Secondly, I find it ironic that the tree from which Satan encouraged us to “eat” was the tree of the knowledge of good and evil, and ever since we “ate” from it, it’s like we’ve been trying to put Pandora BACK in the box. In the academic West, we’ve been trying to act like good and evil DON’T exist. Like “evil” and “sin” are just natural philosophical “products” of an evolved, tribalistic society that has tried to organise itself into some sort of civilised, self-governing structure. Our denial of the truth (that good and evil are objectively real, and one need only look at the image of a child dying of war-induced starvation to acknowledge this truth deep in their gut) is proof that we couldn’t handle the truth in the first place.
Thirdly, God has never denied us what we need. On the contrary, He has offered us abundantly more than what we need: eternal life. This lie that “eating” (i.e. acknowledging the needs of our body) was the first sin? It’s nonsense. Know why? Because God was so concerned about nourishing us with what we needed that He came down and literally offered us Himself.
“This is my body, broken for you. [Eat] this in remembrance of me.”
Luke 22:19
IF the very first sin was a woman who ate, then the remedy to that same sin was a God who gave His own body up to be eaten as the bread of eternal life.
I can no longer stand by and pretend like the intellectualised, academic victim narrative spawned from anger makes more sense than the humble mercy narrative spawned from love.
You want liberation? It’s yours. It hung from a cross and said “Father, forgive them, for they know not what they do” as we divided up his clothes and cast lots.3
That is the only ideology I can get behind. Because after doing a Master’s degree where I studied all of my other options, I’ve discovered that actually, there is rest for the wicked. It’s the kind of rest that takes the form of an easy yoke.4 A light burden. A body broken and offered to me by a craftsman from Nazareth.
Say no to Heaven’s gates if you wish.

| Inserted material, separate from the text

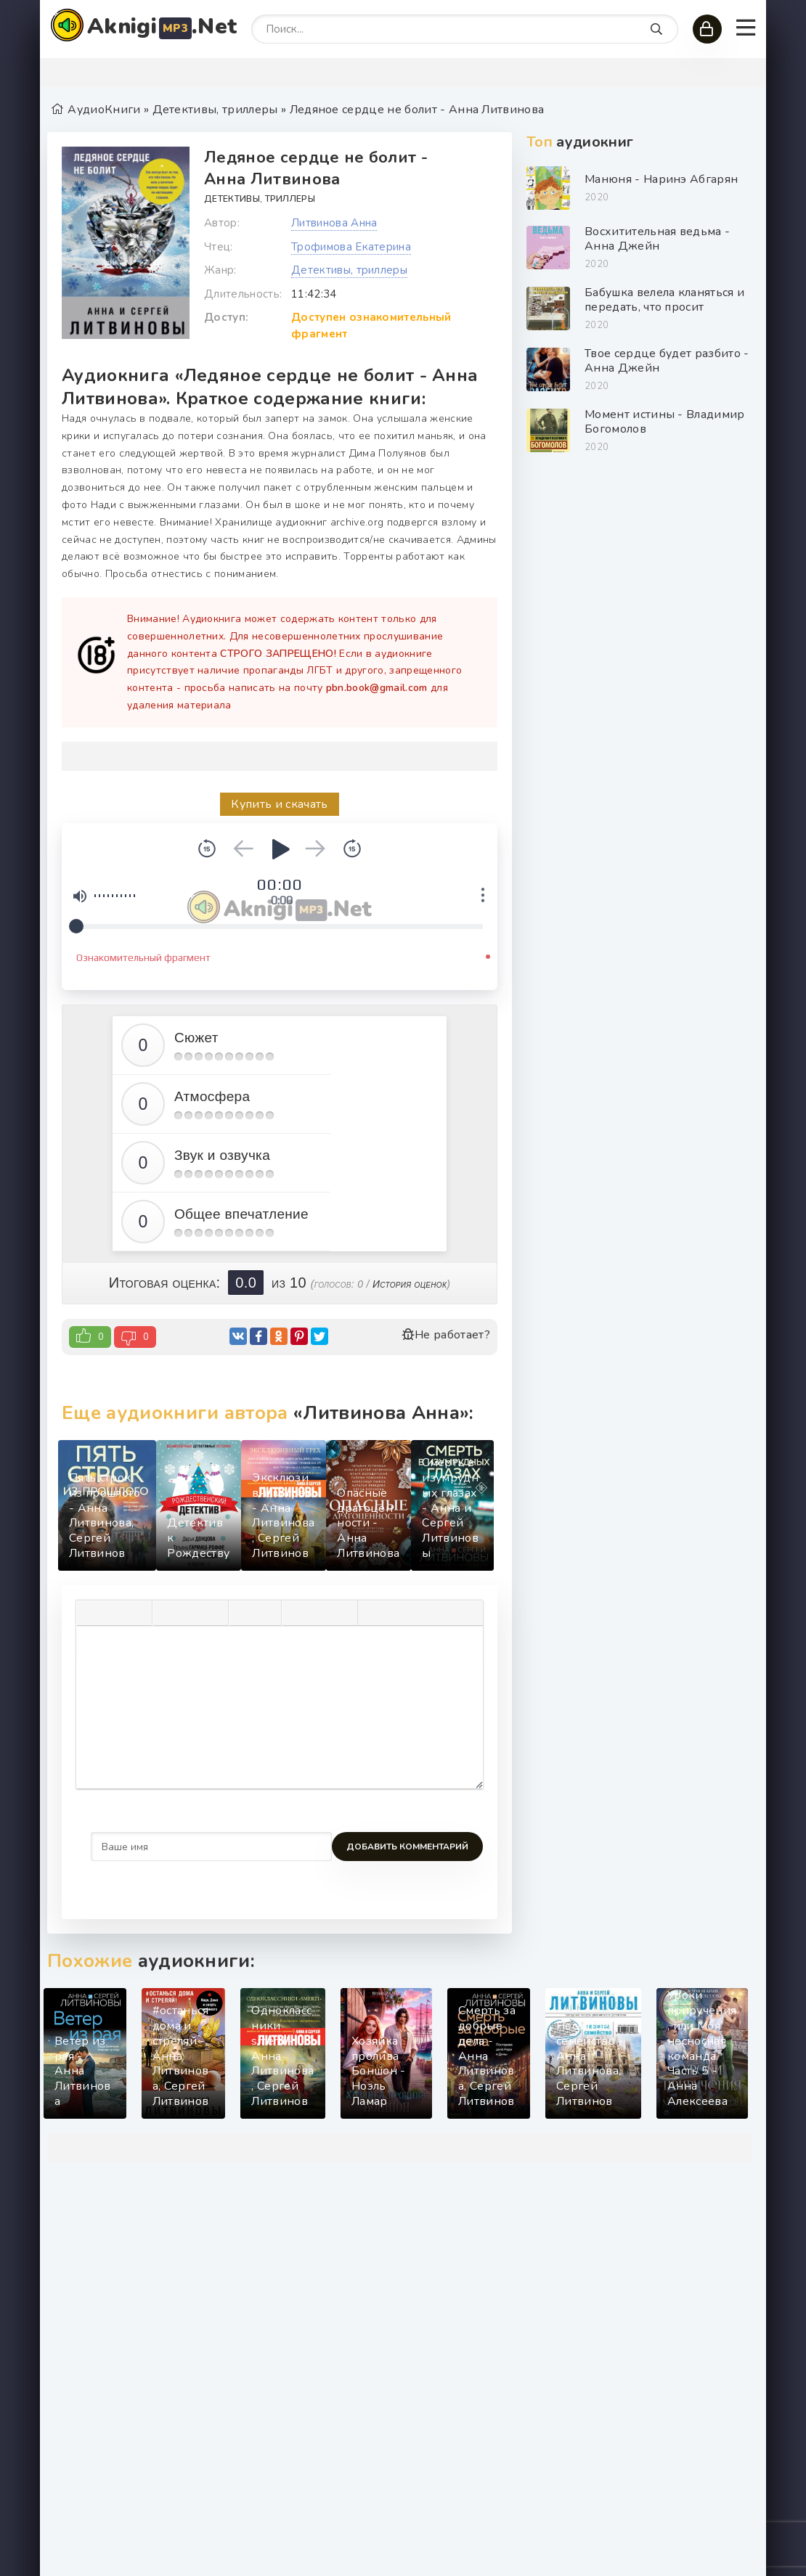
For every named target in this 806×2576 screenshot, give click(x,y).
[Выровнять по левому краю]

But I choose rest for my wicked soul.
All my love,
I could give you countless Bible passages to show you how much He does. Rahab. The Samaritan woman at the well. Deborah. Mary Magdalene.
Again, let me clarify that the ideology pits us against God as the one who denies our needs – I’m not denying that abusive church leaders truly have encouraged congregants to dismiss the needs of their own bodies
Luke 23:34
“Come to me, all you who are weary and burdened, and I will give you rest. Take my yoke upon you and learn from me, for I am gentle and humble in heart, and you will find rest for your souls. For my yoke is easy and my burden is light.” Matthew 11:28-30
Christina, what a great article. Thank you. I appreciate the way you presented the material and the below quote really resonates with me. As a dad of three girls, I try to teach them the truth of Scripture, not a tired played out assumption.
“The first sin was doubting God’s love for us – choosing to trust our own desires and wisdom over the wisdom of the One who created us.”
This is so incredibly good, Christina. I always marvel at how you’re able to write about these controversial topics with that oh so delicate balance of grace and truth. The Spirit is moving in big ways through your bold words!